Steven Avery Sr.’s twin sons, Bill Avery and Steven Avery Jr., spoke out for the first time about the case centered on their father, who is currently serving a life sentence in a Wisconsin prison for the 2005 murder of photographer Teresa Halbach.

Steven Avery Sr.’s case gained national attention after the debut of the Netflix docuseries, “Making a Murderer.” After Netflix users watched the 10-part docuseries, many were left wondering whether he was framed in the criminal case brought over Halbach’s death. His nephew, Brendan Dassey, is also in prison, convicted on charges related to the crime.

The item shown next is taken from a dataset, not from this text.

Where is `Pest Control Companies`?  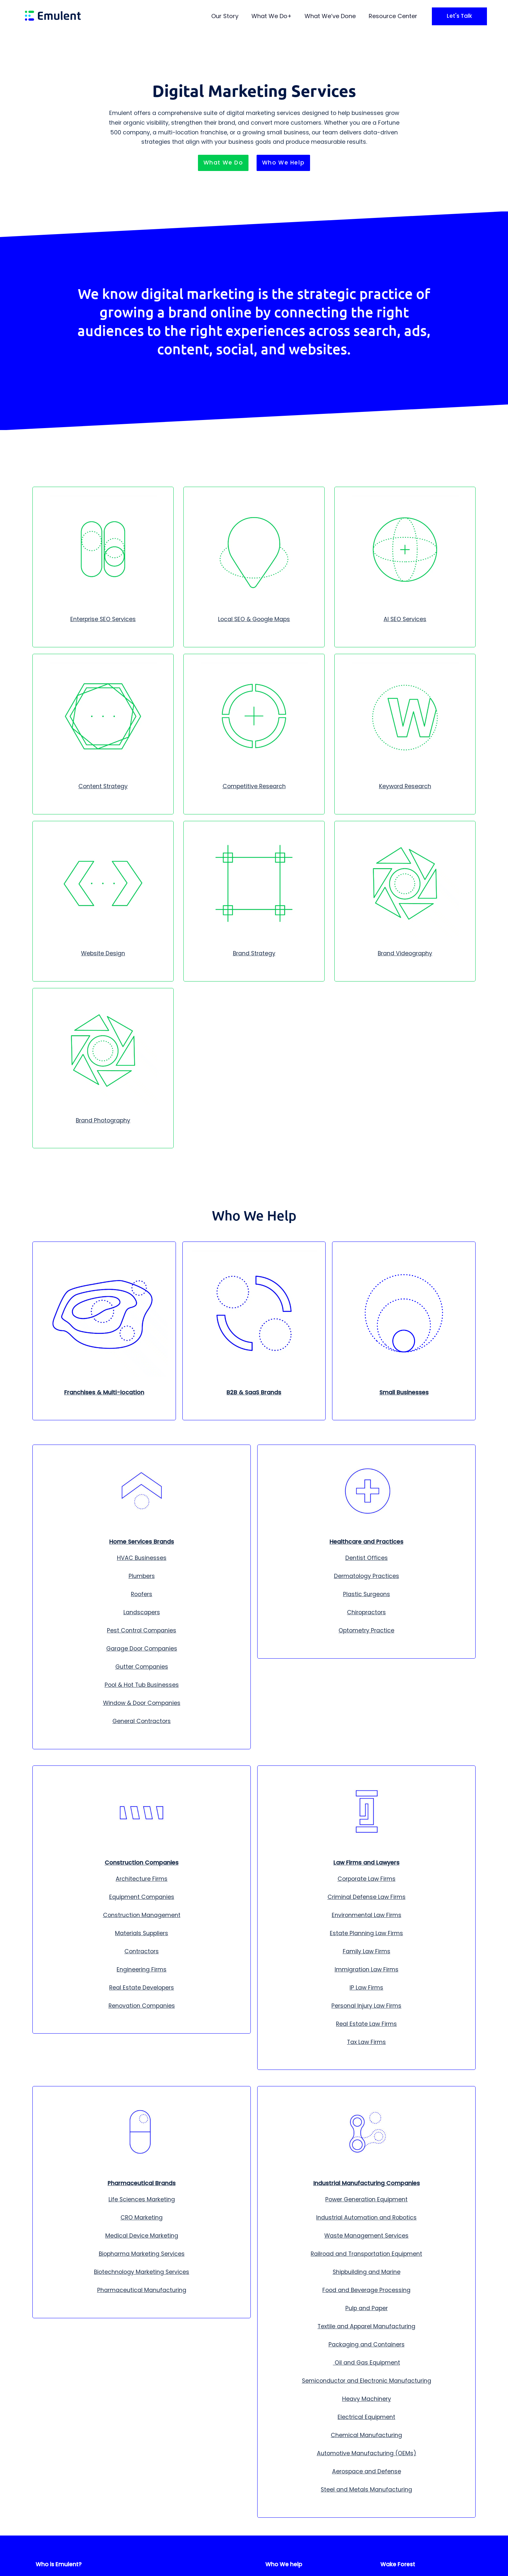 Pest Control Companies is located at coordinates (141, 1630).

Speaking in a Crime Watch Daily interview set to air Monday, Bill Avery said he doesn’t think his father is guilty of the crime. However, Steven Avery Jr. said he wasn’t sure and that the only person who could answer that question is Halbach.

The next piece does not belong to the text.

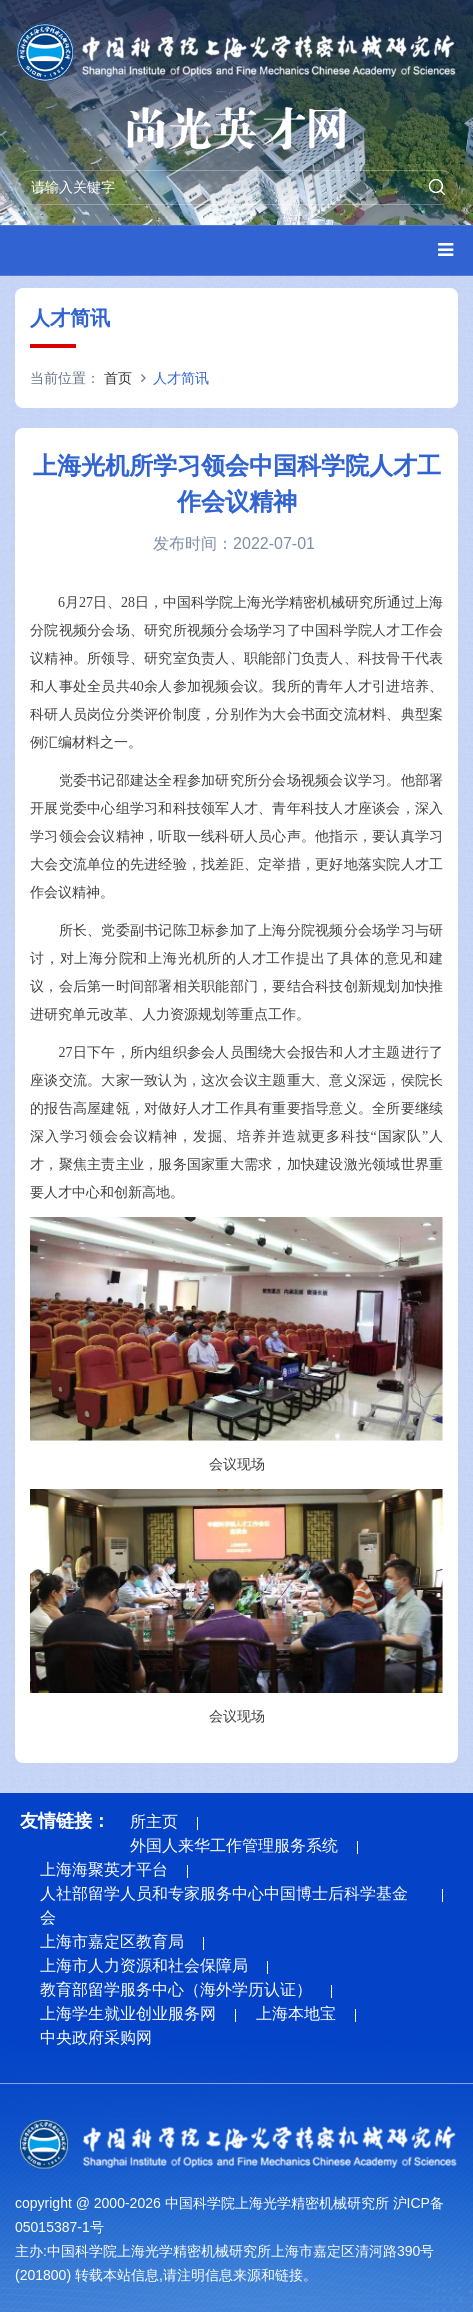  What do you see at coordinates (176, 1989) in the screenshot?
I see `教育部留学服务中心（海外学历认证）` at bounding box center [176, 1989].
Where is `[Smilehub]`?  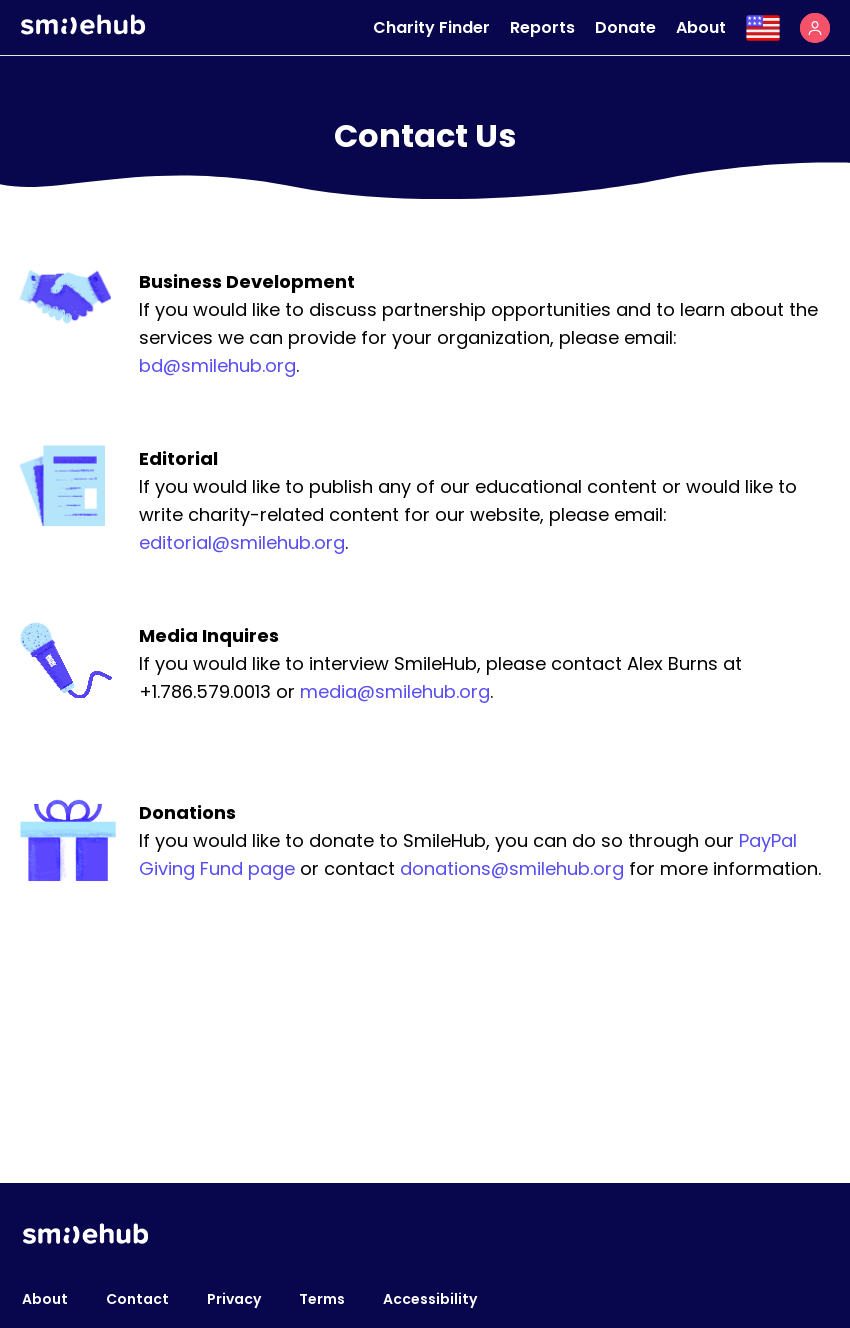 [Smilehub] is located at coordinates (83, 29).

“The only thing I know is that the entire case was very shady, it’s clear that there was corruption,” Steven Avery Jr. said. “Him and Brendan deserve a fair trial. That’s kinda my take on it, they deserve a fair trial. ’Cuz if they’re guilty, let them sit, but if they’re [not guilty], get them out.”

He also said it “sucks” that their lives are so public, but admitted he hopes the exposure will help people see a “bigger picture.”

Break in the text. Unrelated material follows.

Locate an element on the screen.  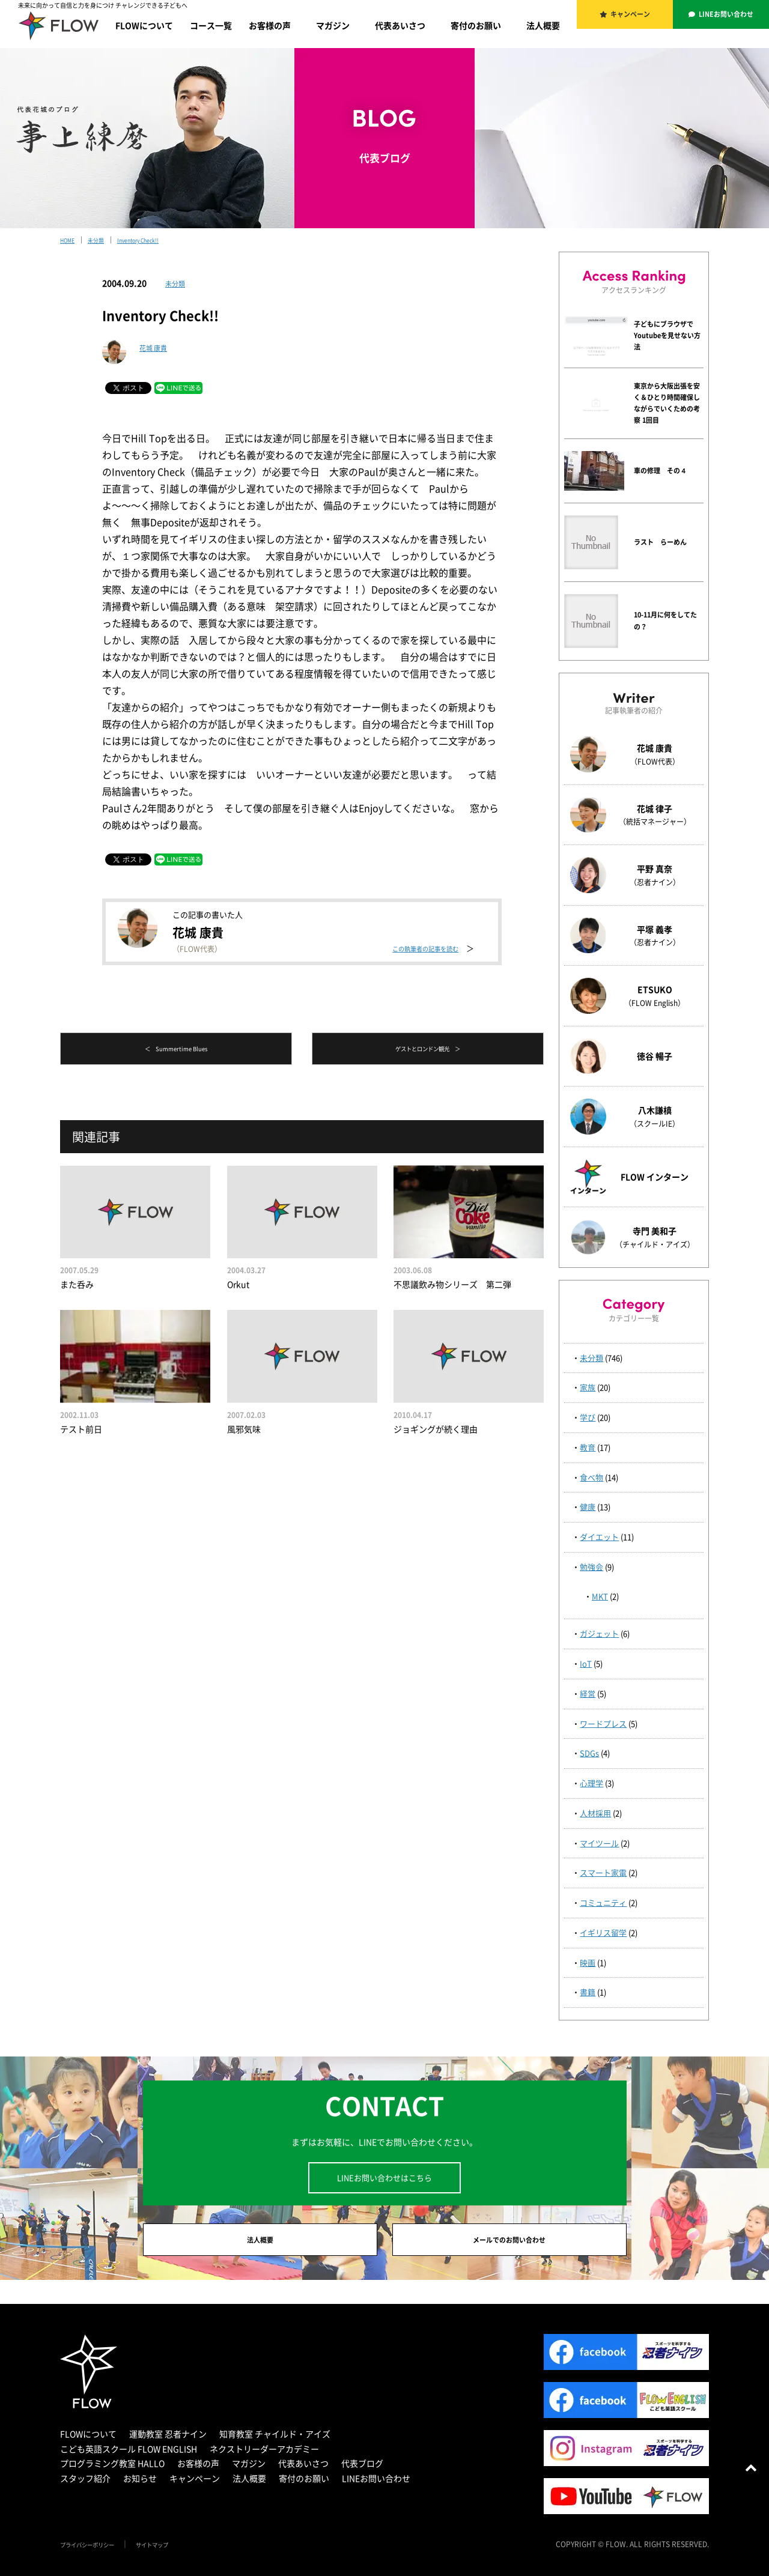 スマート家電 is located at coordinates (603, 1872).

Steven Avery Sr. has consistently said he was not responsible for Halbach’s death and wrote in a statement last month that he wanted “every forensic test possible done” to prove he didn’t kill her.

Even though Steven Avery Sr. is maintaining his innocence, Ken Kratz, the former district attorney of Calumet County who prosecuted the now-53-year-old prisoner, is adamant the right person is behind bars. Kratz said he plans to provide more evidence against the prisoner in a book he’s working on.

“There are parts of this case that no one else knows,” Kratz told Page Six, adding that the Netflix docuseries “slanted evidence” to make it appear as if he was the villain. “This was a case that included the murder and dismemberment of a 25-year-old woman. It’s not fair to her memory or to her family. They deserve some closure.”